_TASK DESCRIPTION_. Give back all of the data exactly, with every picture omitted.

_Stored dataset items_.
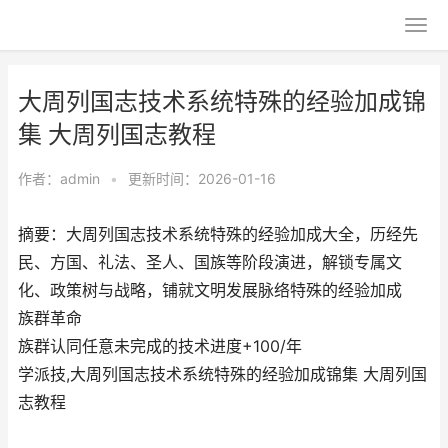
大周列国志技术系统特殊的经验加成锦
集 大周列国志教程
作者：
admin
•
更新时间：2026-01-16
摘要：大周列国志技术系统特殊的经验加成大全，历经先
民、方国、礼法、圣人、国族等阶段演进，解锁专属文
化、政策树与战略，铺就文明发展脉络特殊的经验加成
族群革命
族群认同任意未完成的技术进度+100/年
学派技,大周列国志技术系统特殊的经验加成锦集 大周列国
志教程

_OUTPUT OF THE TASK_.
大周列国志技术系统特殊的经验加成锦
集 大周列国志教程
作者：
admin
•
更新时间：2026-01-16
摘要：大周列国志技术系统特殊的经验加成大全，历经先
民、方国、礼法、圣人、国族等阶段演进，解锁专属文
化、政策树与战略，铺就文明发展脉络特殊的经验加成
族群革命
族群认同任意未完成的技术进度+100/年
学派技,大周列国志技术系统特殊的经验加成锦集 大周列国
志教程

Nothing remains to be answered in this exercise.